# LLCoolBud Collection



## LLCoolBud (Oct 7, 2007)

Been away a long time but im back with a nice small outdoor crop this year.

I got some Apollo 11 and some Huron that I grew last year going. Heres the apollo Ill get some more pics as they develop.


----------



## Mutt (Oct 7, 2007)

whats up LLCoolbud,
Long time bro. Plants looking great dude.


----------



## LLCoolBud (Oct 7, 2007)

Definatly, Mutt been way too long. After doing a full circle arcross the boards im back where I started and where I am confortable to call home. Quality posters and an forum that almost never goes down. Without people like you guys I woundnt even be this far.


----------



## Pot Belly (Oct 7, 2007)

Welcome LLCoolBud,

Good to have ya here.  Fire up a doob, and grow with us.......

PB


----------



## THE BROTHER'S GRUNT (Oct 8, 2007)

*Damn LL i thought we lost you to the draft or something.   Hope everything has been well your way mang.   Looking good my friend. :aok: *


----------



## LLCoolBud (Oct 9, 2007)

Ah aha nothing that serious just was out of season for me, and I guess I was pretty content with my first crop being around a HP and was able to be blitzed for two months straight for free. :hubba:

It was an interesting experience none the less but it was not enough and I am back for more.
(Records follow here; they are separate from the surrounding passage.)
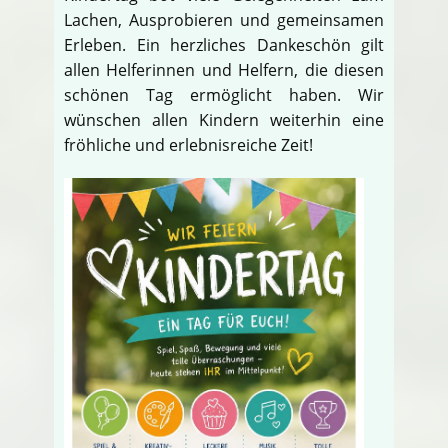
Lachen, Ausprobieren und gemeinsamen
Erleben. Ein herzliches Dankeschön gilt
allen Helferinnen und Helfern, die diesen
schönen Tag ermöglicht haben. Wir
wünschen allen Kindern weiterhin eine
fröhliche und erlebnisreiche Zeit!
I'll have some more pictures by the end of this week.


----------



## LLCoolBud (Oct 14, 2007)

Getting closer and closer to harvest, I just can't wait to taste these tropical smelling budzz. Sugar Anyone:ignore::holysheep:......


----------



## MeNtAlPaTiEnT (Oct 14, 2007)

Amazing! That is a very interesting grow go on.


----------



## THE BROTHER'S GRUNT (Oct 15, 2007)

*Looking great LL. How long ya got left before harvest? Great job my friend.  *


----------



## LLCoolBud (Oct 15, 2007)

Im Thinking about 2-3 more weeks im hopeing for the buds to fatten up a bit more and some hiars to turn.:hubba:  The plants were outside flowering but it got cold so they weren't anywhere near finished and are now being finishished under a 150w HPS lamp. I'm hoping the warm temps and extended time will help these plants fill out and make the harvest reedeemable.:fid: 

Wish me luck.


----------



## MeNtAlPaTiEnT (Oct 15, 2007)

Good luck! Looks like it will be some potent bud in the end.


----------



## Rdrose (Oct 15, 2007)

*Nice looking plants LL, it will be interesting watching your grow!*


----------



## THE BROTHER'S GRUNT (Oct 16, 2007)

*I'm sure them ladies will fatten up for ya under the HPS. Good luck and may the GREEN MOJO GODS be with ya.  *


----------



## LLCoolBud (Oct 25, 2007)

Flowering update on my apollo 11 babe.


----------



## bombbudpuffa (Oct 25, 2007)

Looks great!


----------



## LLCoolBud (Oct 30, 2007)

Heres a few other pics, I took a couple days ago...I'm going to be harvesting today or tomoro so ill have more pics before the final chop and some of the buds after being manicured dryed and cured to perfection.


----------



## THE BROTHER'S GRUNT (Oct 30, 2007)

*Looking good LL.  Yet another grow bites the dust. :hubba:  What ya got planned for your next grow? Great job mang, great job. :aok: *


----------



## LLCoolBud (Oct 30, 2007)

Well for my next grow im looking at getting more then 2 strains on the go. I got some more Apollo 11 seeds and Sugar Blossom a white widow hybrid designed to have all the potency but with a slight lemon flavor. Im really eager to grow whitewidow but i beleive sugar blossoms will be much closer then my first attempt with Dr.Greenthumbs Huron cross. It was decent seeds and all but alot of variation alot leaning to longer flowering sativa phenos i was expecting it to be more indica white widow dominant pheno. But basiclly my next grows will be going for extreme potency indicas so most definatly some white widow and some hindu kush. As I have the apollo 11 and i think i wil be happy with it for a up sativa high.


----------



## LLCoolBud (Nov 21, 2007)

Heres some pictures of the dried and cured budzz. They have a citrus almost tropical smell them them are more then average crystal coverage and medium-light density. The high is defiantly a euphoric up high. One of the easiest grown strains for me to date.


----------



## bombbudpuffa (Nov 21, 2007)

Looks tasty.


----------



## johnnybuds (Nov 21, 2007)

bombbudpuffa said:
			
		

> Looks tasty.




I'll secound this statement:aok:


----------



## Rdrose (Nov 21, 2007)

*Some very nice looking bud there, LL!!  *


----------



## LLCoolBud (Nov 22, 2007)

Thanks alot for all your kind comments. They are greatly apreciated.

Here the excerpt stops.